* [About this task] Pictures aside, quote the whole listing exactly.

* [Records provided]
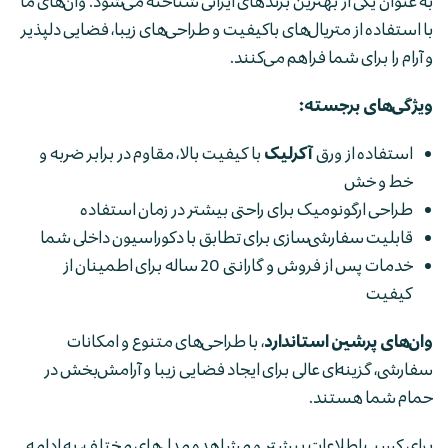
به عنوان یکی از بهترین برندهای ایرانی شناخته می‌شود. وان‌های ما
با استفاده از متریال‌های باکیفیت و طراحی‌های زیبا، فضایی دلپذیر
و آرام را برای شما فراهم می‌کنند.
ویژگی‌های برجسته:
استفاده از ورق
آکرلیک
با کیفیت بالا، مقاوم در برابر ضربه و
خط و خش
طراحی ارگونومیک برای راحتی بیشتر در زمان استفاده
قابلیت سفارشی‌سازی برای تطابق با دکوراسیون داخلی شما
خدمات پس از فروش و گارانتی 20 ساله برای اطمینان از
کیفیت
وان‌های پرشین استاندارد
، با طراحی‌های متنوع و امکانات
سفارشی، گزینه‌ای عالی برای ایجاد فضایی زیبا و آرامش‌بخش در
حمام شما هستند.
برای کسب اطلاعات بیشتر و مشاهده مدل‌های مختلف، به ادامه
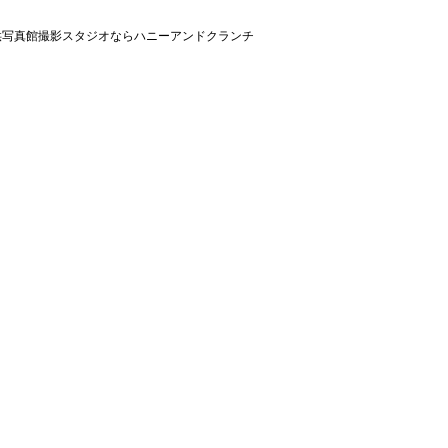
子供写真館撮影スタジオならハニーアンドクランチ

* [Result]
به عنوان یکی از بهترین برندهای ایرانی شناخته می‌شود. وان‌های ما
با استفاده از متریال‌های باکیفیت و طراحی‌های زیبا، فضایی دلپذیر
و آرام را برای شما فراهم می‌کنند.
ویژگی‌های برجسته:
استفاده از ورق
آکرلیک
با کیفیت بالا، مقاوم در برابر ضربه و
خط و خش
طراحی ارگونومیک برای راحتی بیشتر در زمان استفاده
قابلیت سفارشی‌سازی برای تطابق با دکوراسیون داخلی شما
خدمات پس از فروش و گارانتی 20 ساله برای اطمینان از
کیفیت
وان‌های پرشین استاندارد
، با طراحی‌های متنوع و امکانات
سفارشی، گزینه‌ای عالی برای ایجاد فضایی زیبا و آرامش‌بخش در
حمام شما هستند.
برای کسب اطلاعات بیشتر و مشاهده مدل‌های مختلف، به ادامه
子供写真館撮影スタジオならハニーアンドクランチ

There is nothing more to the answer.